Wednesday, November 16, 2011
Thursday, November 10, 2011
Miles per Life
Miles Per Life
Every day, I drive from my street
onto the highway,
rush to 55 mph
slow to 45
then 35
through town.
From home, to home
always an inching back
or zipping forward
from sign to sign.
Today, I turn the age
of the youngest speed.
The years will accelerate
in rising order
regardless of which
way I’m heading.
But in the realm
where I prefer to move,
I’ve lived each limit already,
can look back at my linear self
driving linear roads and wonder
why I focus so on numbers
why I sigh at yellow lights
and cross-walkers.
I always make it home.
Home—more than the number
it wears to be found.
Age—more than the speed I live it.
Both—just figures
to help me know
how close I am.
Friday, September 23, 2011
The Fig of It
I find a fig tree circled
by its own, fallen fruit.
The carpet of rot permits me
to pull a soft, ripe drop
of sweetness and eat.
The fig’s each seed
tells the mouth a story
of what may grow
with right soil, light, and rain.
asks to grow, tended, into
a useful, beautiful yield.
Each seed blooms toward fruit
with every hope of sharing
figs that missed
a table of friends & cheese,
figs that won’t know
the steep of time, jarred
given, taken, tasted.
Tuesday, August 23, 2011
Findings
Findings
Sam?
Samantha, the dog I thought a “he” until just before her owner left her with me to join his friends kayaking, has disappeared. One minute, Sam’s splashing in the rocky shallows with me, the next, all I see is the cliff we climbed down to get here. I’m left with the sound of the river and hot August sun. And the diesel truck back up at the road. The hill and truck are enough of an adventure. The rapids eight kayakers just put into here don’t even register.

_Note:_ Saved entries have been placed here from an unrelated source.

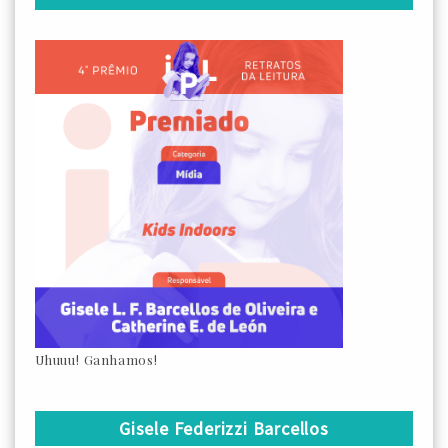
Uhuuu! Ganhamos!
Gisele Federizzi Barcellos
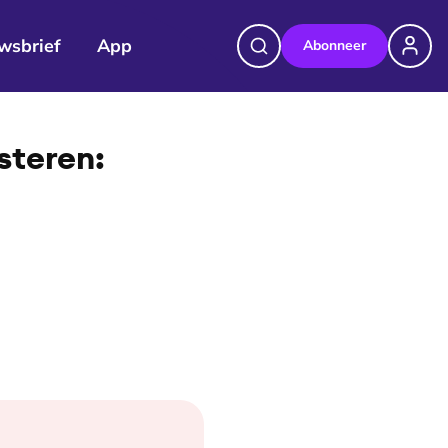
wsbrief
App
Abonneer
steren:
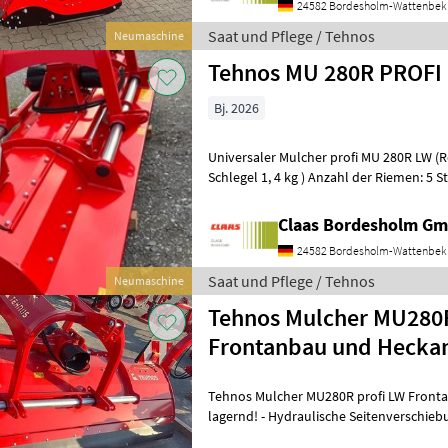
24582 Bordesholm-Wattenbek
Saat und Pflege / Tehnos
Neumaschine
Tehnos MU 280R PROFI
Bj. 2026
Universaler Mulcher profi MU 280R LW 
Schlegel 1, 4 kg ) Anzahl der Riemen: 5 S
Stück Gewicht der Maschine: 1.06
Claas Bordesholm G
24582 Bordesholm-Wattenbek
Saat und Pflege / Tehnos
Neumaschine
Tehnos Mulcher MU280R
Frontanbau und Hecka
Tehnos Mulcher MU280R profi LW Fron
lagernd! - Hydraulische Seitenverschiebung 58 cm - Doppelbock -
Anzahl Riemen 5 Stück - Anzahl der Schl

My whistle’s worthless. Sam!
I’m driving shuttle for people who love to ride fast rivers. I love to sit beside a river, let it go about its business. Right now, that business includes moving eight, bright boats for hopefully enough water miles that Sam will come back before I drive down to the take-out.
I read somewhere that dogs respond better to lower tones—they carry authority. I lower my voice: SAAAAAM. I look for a place to sit, find a scoop of rock chair’d by time, and watch the frothing. One thing about waiting, it makes you pay attention. A racked buck bends to drink on the other shore. A red dragonfly is followed by two blue. The summer-exposed boulders stair the river down with thick, white water. The roar around them is so loud I can’t hear any thoughts but water’s. I wonder if I envy wildness and flight. Another bit of the river’s business is to speak, I think. Its voice is constant, like God’s. As with both, I’m not always listening. Listen.
Sam?
Beside the unstill waters
of the Salmon,
I have been calling
the river by its nickname.
Sam the dog isn’t here.
I am.
The river is—
with red and blue boats
with red and blue wings
with me finally glad for my stillness.
Loss makes way for being found
by a river in the full sun
of late summer,
unmoving
but unready to return
to a stationary world.
P.S. Two days later, the message comes: Found: lost dog across the river. All is well.